Representação comercial e demais atividades de intermediação de negócios e serviços de terceiros;
Perícia e avaliação;
Auditoria, economia, consultoria, gestão, organização, controle e administração;
Jornalismo e publicidade;
Agenciamento;
OUTROS serviços intelectuais sem previsão específica de tributação pelos outros Anexos (não relacionados no art. 25, § 1º, III e IV, § 2º, I, e § 11, da Resolução CGSN nº 140, de 2018).
Os contribuintes enquadrados nessa sistemática devem calcular a razão (r) entre a folha de salários e a receita bruta, todos acumulados pelos últimos 12 meses anteriores ao período de apuração.
O resultado dessa divisão definirá o anexo que a empresa vai usar, sendo que elas serão tributadas pelo anexo III se o fator der superior ou igual a 0,28, e se menor caem no anexo V.
Portanto, a empresa que tiver despesas com funcionários e retiradas de pró-labores que representam 28% ou mais de seu faturamento caem no anexo III.
Mas se a empresa não tiver esses tipos de despesas ou a soma delas não representar 28% da receita, estará no anexo V.
O governo considera como despesa com folha salarial para compor o fator r das empresas do Simples Nacional as remunerações pagas e impostos recolhidos.
Com isso, é importante saber que não se pode declarar uma despesa que não foi paga para melhorar o índice do fator r.
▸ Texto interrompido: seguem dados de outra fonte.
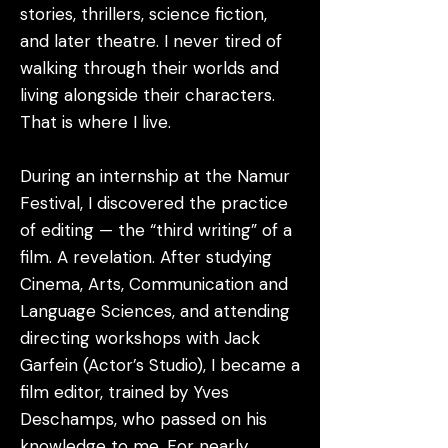
stories, thrillers, science fiction,
and later theatre. I never tired of
walking through their worlds and
living alongside their characters.
That is where I live.
During an internship at the Namur
Festival, I discovered the practice
of editing — the “third writing” of a
film. A revelation. After studying
Cinema, Arts, Communication and
Language Sciences, and attending
directing workshops with Jack
Garfein (Actor’s Studio), I became a
film editor, trained by Yves
Deschamps, who passed on his
knowledge to me. For nearly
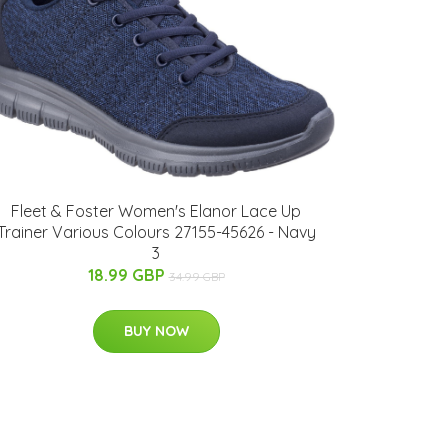
Fleet & Foster Women's Elanor Lace Up
Trainer Various Colours 27155-45626 - Navy
3
18.99 GBP
34.99 GBP
BUY NOW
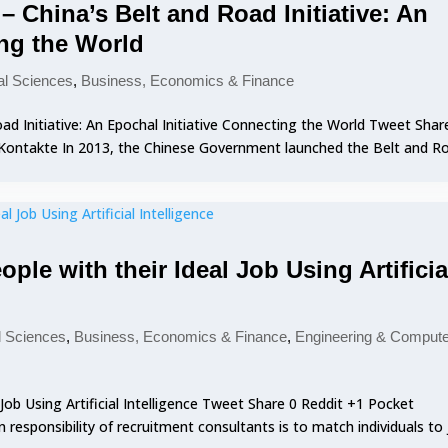
 China’s Belt and Road Initiative: An
ing the World
al Sciences
,
Business, Economics & Finance
d Initiative: An Epochal Initiative Connecting the World Tweet Shar
 VKontakte In 2013, the Chinese Government launched the Belt and R
ple with their Ideal Job Using Artificia
l Sciences
,
Business, Economics & Finance
,
Engineering & Comput
Job Using Artificial Intelligence Tweet Share 0 Reddit +1 Pocket
responsibility of recruitment consultants is to match individuals to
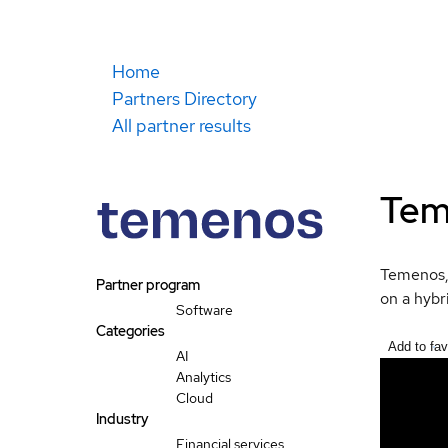
Home
Partners Directory
All partner results
Tem
Temenos, 
Partner program
on a hybr
Software
Categories
Add to fav
AI
Analytics
Cloud
Industry
Financial services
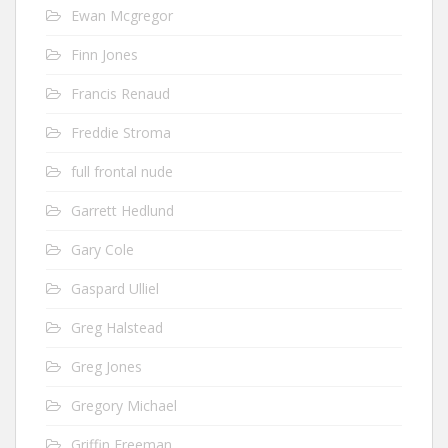
Ewan Mcgregor
Finn Jones
Francis Renaud
Freddie Stroma
full frontal nude
Garrett Hedlund
Gary Cole
Gaspard Ulliel
Greg Halstead
Greg Jones
Gregory Michael
Griffin Freeman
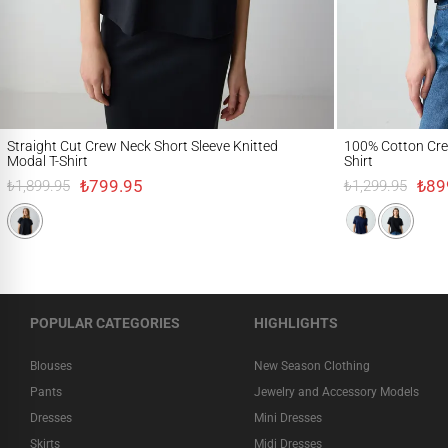
Straight Cut Crew Neck Short Sleeve Knitted Modal T-Shirt
100% Cotton Crew Nec
Straight Cut Crew Neck Short Sleeve Knitted
100% Cotton Crew
Modal T-Shirt
Shirt
₺799.95
₺89
₺1,899.95
₺1,299.95
POPULAR CATEGORIES
HIGHLIGHTS
Blouses
New Season Clothing
Pants
Jewelry and Accessory Models
Dresses
Mini Dresses
Skirts
Midi Dresses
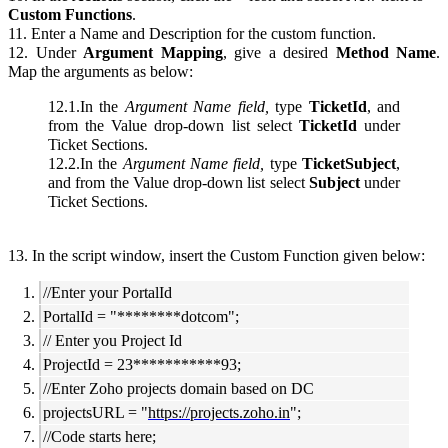
Custom Functions
.
11. Enter a Name and Description for the custom function.
12. Under
Argument Mapping
, give a desired
Method Name
.
Map the arguments as below:
12.1.In the
Argument
Name
field,
type
TicketId
, and
from the Value drop-down list select
TicketId
under
Ticket Sections.
12.2.In the
Argument
Name
field,
type
TicketSubject
,
and from the Value drop-down list select
Subject
under
Ticket Sections.
13. In the script window, insert the Custom Function given below:
//Enter your PortalId
PortalId = "********dotcom";
// Enter you Project Id
ProjectId = 23***********93;
//Enter Zoho projects domain based on DC
projectsURL = "
https://projects.zoho.in
";
//Code starts here;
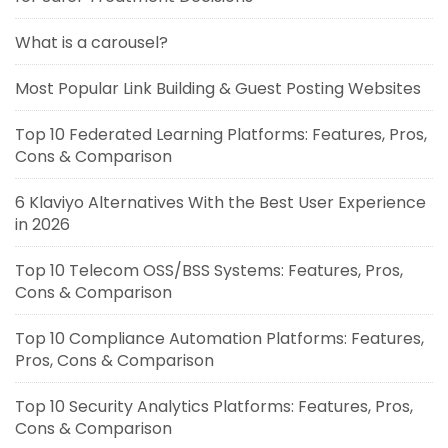
What is a carousel?
Most Popular Link Building & Guest Posting Websites
Top 10 Federated Learning Platforms: Features, Pros,
Cons & Comparison
6 Klaviyo Alternatives With the Best User Experience
in 2026
Top 10 Telecom OSS/BSS Systems: Features, Pros,
Cons & Comparison
Top 10 Compliance Automation Platforms: Features,
Pros, Cons & Comparison
Top 10 Security Analytics Platforms: Features, Pros,
Cons & Comparison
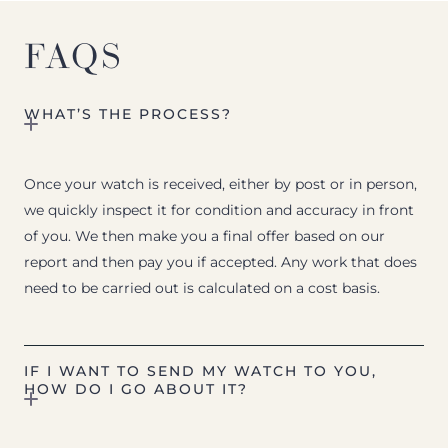
FAQS
WHAT’S THE PROCESS?
Once your watch is received, either by post or in person,
we quickly inspect it for condition and accuracy in front
of you. We then make you a final offer based on our
report and then pay you if accepted. Any work that does
need to be carried out is calculated on a cost basis.
IF I WANT TO SEND MY WATCH TO YOU,
HOW DO I GO ABOUT IT?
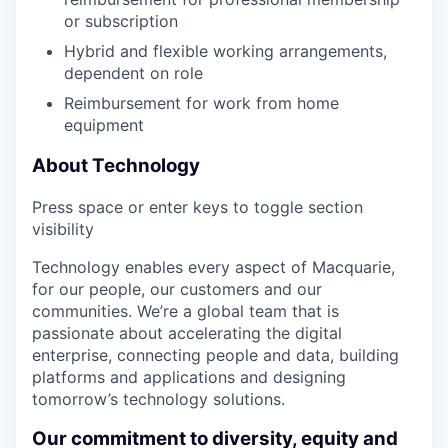
or subscription
Hybrid and flexible working arrangements,
dependent on role
Reimbursement for work from home
equipment
About Technology
Press space or enter keys to toggle section
visibility
Technology enables every aspect of Macquarie,
for our people, our customers and our
communities. We’re a global team that is
passionate about accelerating the digital
enterprise, connecting people and data, building
platforms and applications and designing
tomorrow’s technology solutions.
Our commitment to diversity, equity and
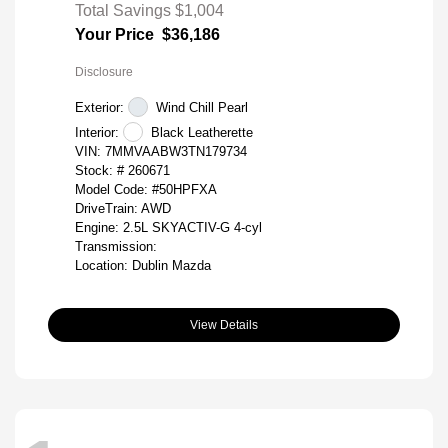
Total Savings
$1,004
Your Price
$36,186
Disclosure
Exterior:
Wind Chill Pearl
Interior:
Black Leatherette
VIN:
7MMVAABW3TN179734
Stock: #
260671
Model Code: #50HPFXA
DriveTrain: AWD
Engine: 2.5L SKYACTIV-G 4-cyl
Transmission:
Location: Dublin Mazda
View Details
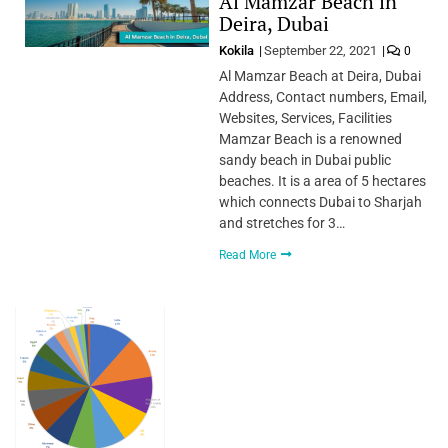
Al Mamzar Beach in
Deira, Dubai
Kokila
September 22, 2021
0
Al Mamzar Beach at Deira, Dubai
Address, Contact numbers, Email,
Websites, Services, Facilities
Mamzar Beach is a renowned
sandy beach in Dubai public
beaches. It is a area of 5 hectares
which connects Dubai to Sharjah
and stretches for 3…
Read More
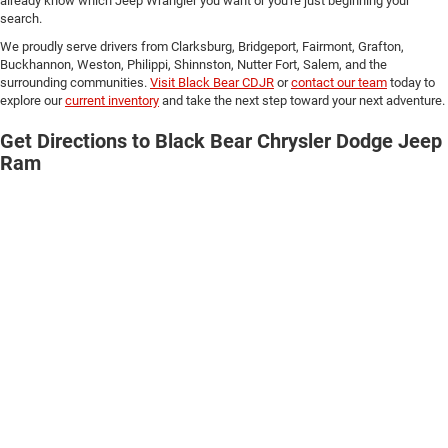
already know which Jeep Wrangler you want or you're just beginning your
search.
We proudly serve drivers from Clarksburg, Bridgeport, Fairmont, Grafton,
Buckhannon, Weston, Philippi, Shinnston, Nutter Fort, Salem, and the
surrounding communities.
Visit Black Bear CDJR
or
contact our team
today to
explore our
current inventory
and take the next step toward your next adventure.
Get Directions to Black Bear Chrysler Dodge Jeep
Ram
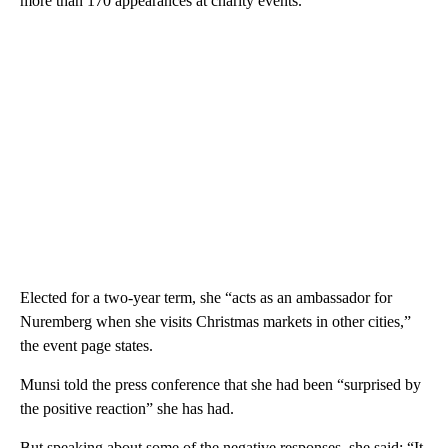
more than 170 appearances at charity events.
Elected for a two-year term, she “acts as an ambassador for
Nuremberg when she visits Christmas markets in other cities,”
the event page states.
Munsi told the press conference that she had been “surprised by
the positive reaction” she has had.
But speaking about some of the negative responses, she said: “It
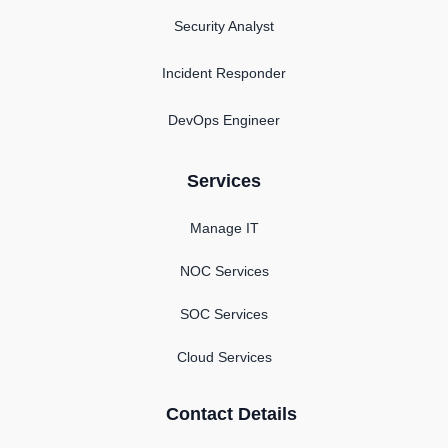
Security Analyst
Incident Responder
DevOps Engineer
Services
Manage IT
NOC Services
SOC Services
Cloud Services
Contact Details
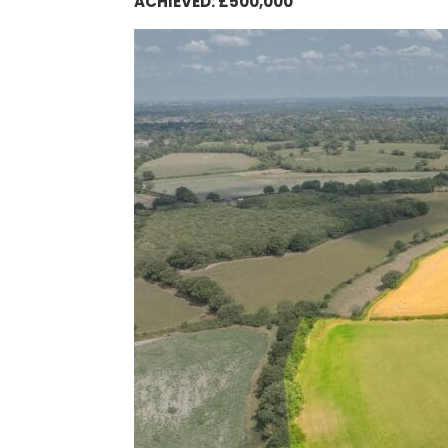
ACHIEVED: £500,000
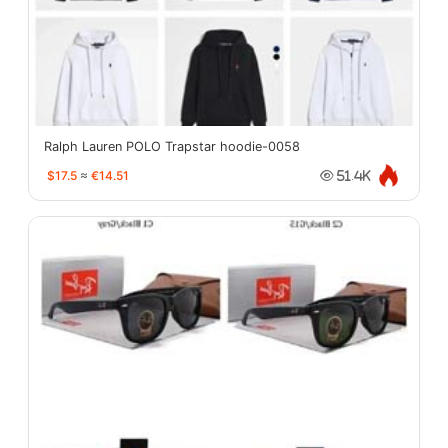
Ralph Lauren POLO Trapstar hoodie-0058
$17.5
≈
€14.51
51.4K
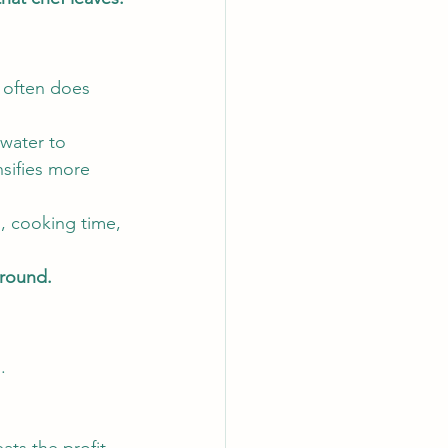
 often does 
 water to 
nsifies more 
g, cooking time, 
 round.
.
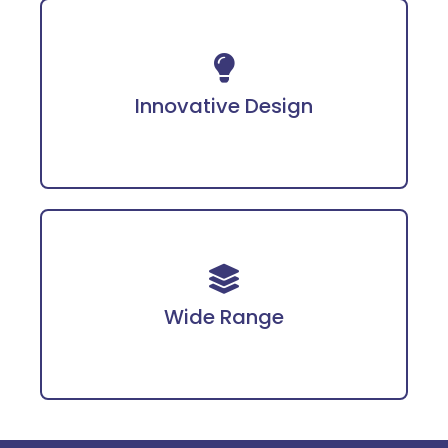
Incorporates advanced technology for
enhanced protection.
Innovative Design
Covering PPE, fire safety gear, workwear, and
more tailored for diverse industries.
Wide Range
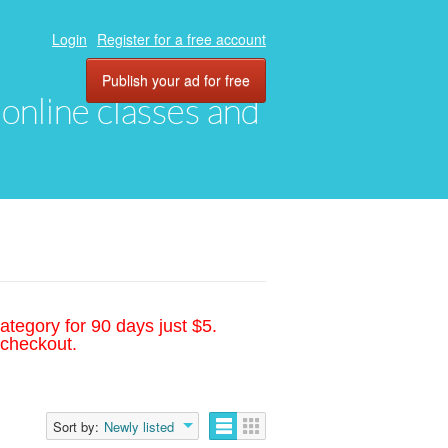
Login
Register for a free account
Publish your ad for free
, online classes and
ategory for 90 days just $5.
 checkout.
Sort by:
Newly listed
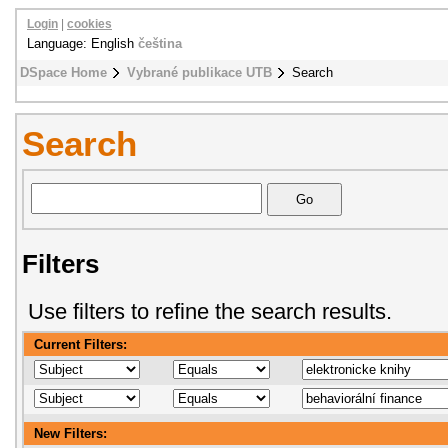
Login
|
cookies
Language: English
čeština
DSpace Home
Vybrané publikace UTB
Search
Search
Filters
Use filters to refine the search results.
Current Filters:
New Filters:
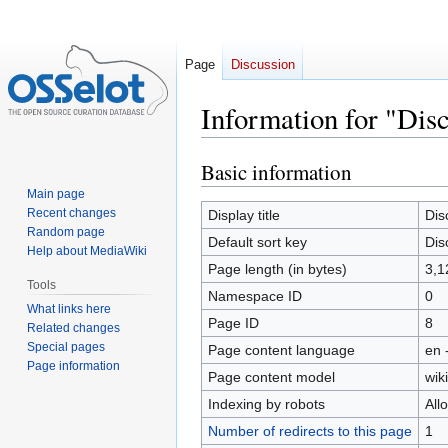
Page
Discussion
Information for "Disc
Basic information
Jump
Jump
to
to
Main page
navigation
search
Recent changes
Display title
Dis
Random page
Default sort key
Dis
Help about MediaWiki
Page length (in bytes)
3,1
Tools
Namespace ID
0
What links here
Page ID
8
Related changes
Special pages
Page content language
en 
Page information
Page content model
wiki
Indexing by robots
All
Number of redirects to this page
1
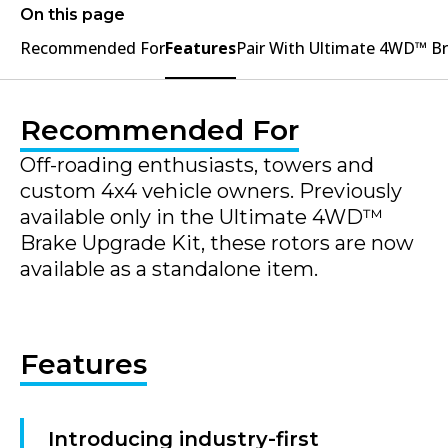
On this page
Recommended For
Features
Pair With Ultimate 4WD™ B
Recommended For
Off-roading enthusiasts, towers and
custom 4x4 vehicle owners. Previously
available only in the Ultimate 4WD™
Brake Upgrade Kit, these rotors are now
available as a standalone item.
Features
Introducing industry-first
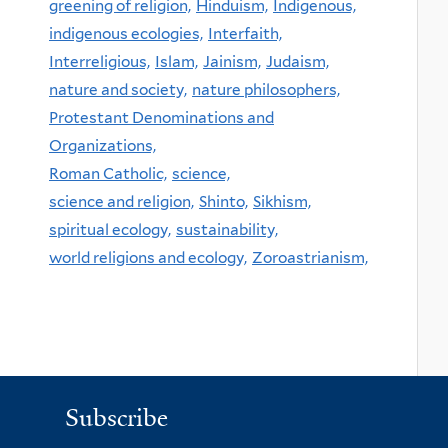
greening of religion,
Hinduism,
Indigenous,
indigenous ecologies,
Interfaith,
Interreligious,
Islam,
Jainism,
Judaism,
nature and society,
nature philosophers,
Protestant Denominations and
Organizations,
Roman Catholic,
science,
science and religion,
Shinto,
Sikhism,
spiritual ecology,
sustainability,
world religions and ecology,
Zoroastrianism,
Subscribe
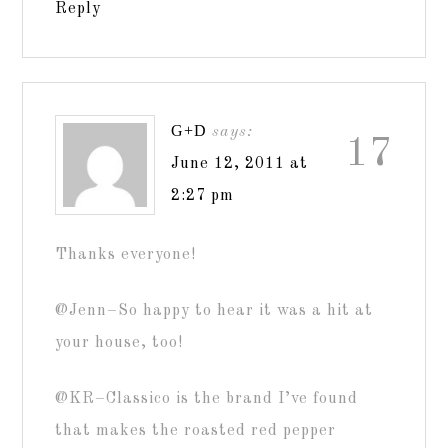
Reply
G+D
says:
17
June 12, 2011 at
2:27 pm
Thanks everyone!
@Jenn–So happy to hear it was a hit at
your house, too!
@KR–Classico is the brand I’ve found
that makes the roasted red pepper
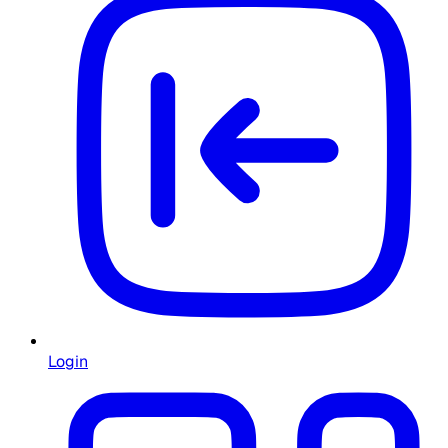
Login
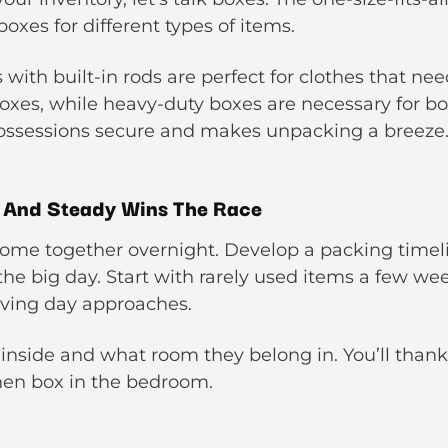
boxes for different types of items.
with built-in rods are perfect for clothes that ne
oxes, while heavy-duty boxes are necessary for boo
possessions secure and makes unpacking a breeze
w And Steady Wins The Race
ome together overnight. Develop a packing timeli
 the big day. Start with rarely used items a few w
oving day approaches.
 inside and what room they belong in. You’ll than
hen box in the bedroom.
Entre os valores que você pode considerar como sendo de folha temos:
Remunerações pagas a segurados empregados e trabalhadores avulsos;
Remunerações pagas a segurados contribuintes individuais (pró-labore e pagamentos a “autônomos”);
O valor do 13º salário, agregado na competência da incidência da contribuição previdenciária;
A título de encargos, o montante efetivamente recolhido:
de Contribuição Patronal Previdenciária (inclusive a recolhida dentro do Simples Nacional); e
Para o Fundo de Garantia do Tempo de Serviço – FGTS
Não são consideradas remunerações os valores pagos a título de aluguéis e de distribuição de lucros.